Она резко обернулась на звуки знакомого голоса.
– О чем ты?
– Ты хотела бы убить многих за то, как сильно они досаждают тебе, но ты бы никогда на это не решилась. Все, на что ты способна, – это рисовать. Мой талант – убивать, но я бы никогда не обратил внимания на столь ничтожных людей, если бы они не лезли к тебе, как надоедливые насекомые.
– Но я не желала им смерти.
– Желала, моя дорогая, но ты этого не понимала.
– Я – это не ты.
– Я знаю, – он облизнул свой окровавленный нож. – И от этого преследовать тебя так приятно. Ты ангел, я демон, мы будто созданы, чтобы отражать друг друга и копировать. Ты могла бы многому меня научить, а я тебя. Времена меняются, мы меняемся. Сейчас мы другие, не такие, какими были когда-то…
Он протянул руку, чтобы коснуться ее лица, но она увернулась, потому что его рука была перепачкана кровью.
– Тогда ты был ангелом, а я замарашкой, – поправила она.
– Золушкой, – возразил он, наконец дотянувшись до ее щеки и оставляя на ней длинный кровавый след. – Ты была Золушкой. Ты стала принцессой. До того как венец великомученицы тебя омрачил, в тебе было больше ангельского, чем потом. Терновый венец не для тебя, Корделия…
Опять это старое имя. Она вздрогнула, но подняла глаза на него.
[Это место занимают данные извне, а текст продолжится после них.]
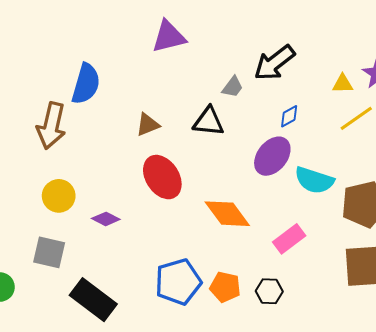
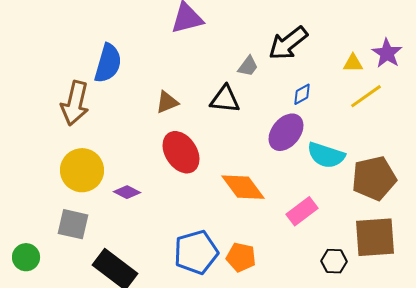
yellow circle: (59, 196) -> (82, 170), size x1.4
black hexagon: (269, 291) -> (334, 261), moved

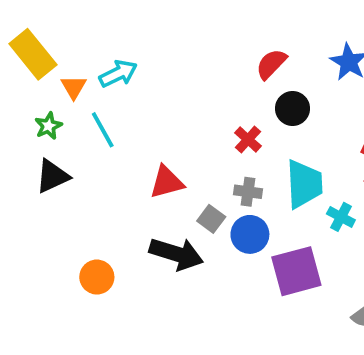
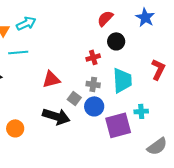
cyan line: (103, 130) -> (18, 52), turned -66
red cross: (248, 139) -> (93, 57), turned 32
cyan cross: (341, 217) -> (141, 111), moved, turned -32

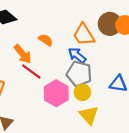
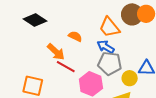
yellow circle: (82, 92) -> (130, 78), moved

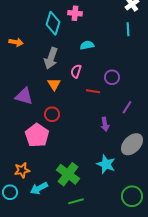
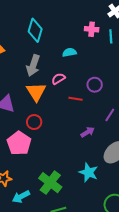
pink cross: (75, 13) -> (92, 29), moved
pink semicircle: (76, 71) -> (58, 79), turned 40
orange triangle: (54, 84) -> (36, 92), size x1.5
purple arrow: (105, 124) -> (88, 132), turned -112

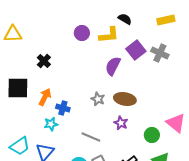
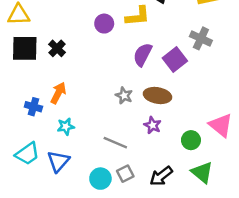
purple circle: (82, 33) -> (104, 24), moved
purple square: (136, 50) -> (175, 60), moved
black square: (18, 88) -> (25, 48), moved
blue cross: (63, 108) -> (33, 107), moved

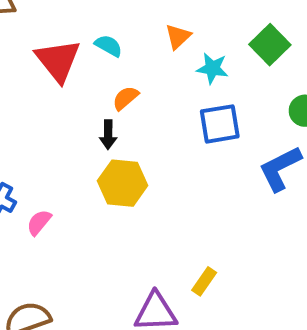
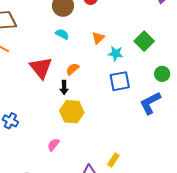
cyan semicircle: (109, 46) -> (62, 34), moved
red triangle: (58, 60) -> (41, 68), moved
pink semicircle: (39, 222) -> (53, 145), moved

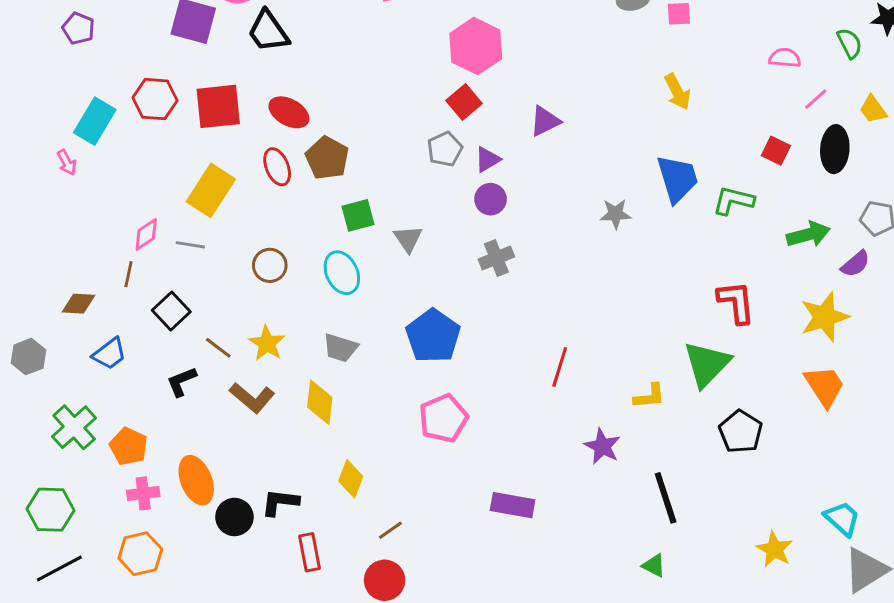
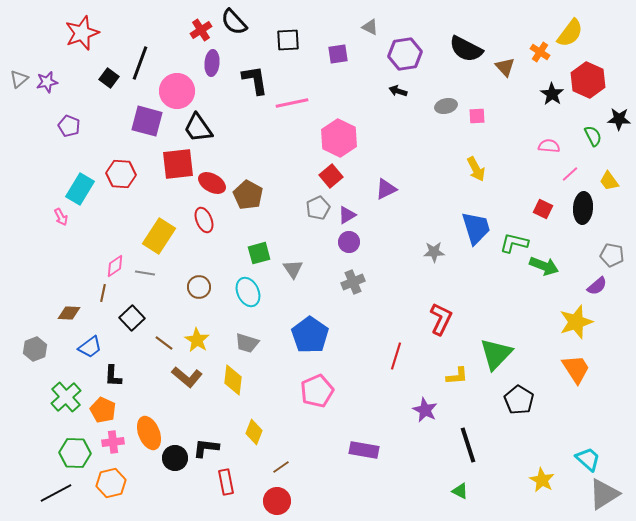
red square: (218, 106) -> (178, 164), moved
brown pentagon: (327, 158) -> (248, 195), moved
green arrow: (808, 234) -> (544, 266), moved, turned 36
red L-shape: (736, 302) -> (441, 319), moved, turned 32
black L-shape: (181, 382) -> (113, 376), moved, turned -65
green hexagon: (51, 510) -> (75, 453), moved

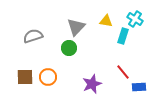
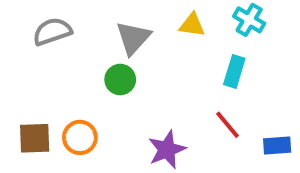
gray semicircle: (33, 36) -> (52, 32), moved
cyan rectangle: (123, 36) -> (234, 71), moved
blue rectangle: (139, 87) -> (277, 145), moved

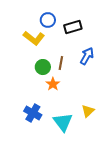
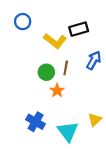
blue circle: (48, 20) -> (23, 22), moved
yellow L-shape: (34, 38) -> (55, 41), moved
Прямо на его изувеченное лицо.
– А нож?
Теперь содрогнулся он. Ей одной он этого не желал. Всем подряд, но только не ей. «Это не для тебя», – говорил его взгляд из зеркала, когда она подносила лезвие к собственной коже. Лишь в эти мгновения он останавливался и, быть может, начинал задумываться о том, какой вред причиняет. Человек начинает замечать вред разрушений, лишь когда ломают что-то ценное для него самого. Поэтому она наносила себе порезы очень часто. Чтобы его урезонить. Чтобы заставить его думать о разрушенной красоте. Чтобы заставить его раскаяться наконец. Иногда ей это очень даже удавалось. Но демонические черты в нем всегда были сильнее.
– Боль есть боль. – Он перехватил ее ладонь, ту, в которой она обычно сжимала нож, когда ранила себя, и прошелся по ней лезвием. Клер вскрикнула, но вырвать руку не смогла. – Видишь? Это ли тебе хочется чувствовать всю твою жизнь? Или ты все же одумаешься и снизойдешь до меня, ангелочек?
Он облизнул окровавленное лезвие. Она попятилась от него.
– Зачем ты преследуешь меня?
– Потому что очень сильно кое-чего от тебя хочу.
– И чего же?
– Вечности.
– Что?
– Быть вместе навечно!
– Навечно? – она изумилась. – Но что ждет меня в этой вечности? Лезвие, трупы, чужая боль, чтобы окупить мою. Такая же жуткая сущность, как у тебя. И такое же жуткое лицо!
Собственные слова были как самобичевание. Клер едва могла дышать. Ей хотелось умереть, хотелось плакать кровью, но не видеть и не знать того, что происходит сейчас. Не видеть его лицо, не помнить, как сильно и одержимо она любила это чудовище. Люди не выбирают, кого любить. Ее полюбило существо из ада. Но стоило ли погружаться в его ад вместе с ним? Говорят, любовь стоит всего. Но не этого. Можно погубить себя, но не других. А он хотел погубить всех.
– Корделия покончила с собой… – внезапно вспомнила Клер.
– Корделия хотела умереть ради других.
– А я… – она поднесла нож к своему лицу. – Мне не страшно.
Она повторила то, что уже говорила однажды. Только на этот раз ее голос мог напугать даже существо из ада.
– Ты никогда не боялась. Так мы и познакомились, тебе было не страшно спуститься за мной в ад, на кладбище, где я колдовал. Корделия.